Better Support For Versioned Types In .NET SDK

HealthVault is constantly evolving its data types to support partner needs. In some cases this requires versioning a data type so that two (or more) versions of the same data type live side-by-side. See http://blogs.msdn.com/b/healthvaultdatatypes/archive/2008/04/14/data-types-and-versioning.aspx for more information on how HealthVault continues to make all data of a given type available to applications regardless of the version the application is using.

After receiving feedback on our data type versioning design, some changes were made to the .NET API to better support the expected behaviors of queries against HealthVault and to better support live updates of applications in a server farm.
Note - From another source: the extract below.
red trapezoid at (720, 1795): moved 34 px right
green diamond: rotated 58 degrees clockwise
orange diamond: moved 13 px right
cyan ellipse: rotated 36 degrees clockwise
Better support for expected behaviors of queries

The HealthVault type versioning design uses the applications configured authorizations to determine which schema version of a type to return to an application if the TypeVersionFormat wasn't specified. Although this is a robust design, most application developers expected that the version of the schema being returned would match the type identifiers put in the filters of the query. This release of the .NET API addresses this issue by putting the filter type identifiers into the TypeVersionFormat collection automatically.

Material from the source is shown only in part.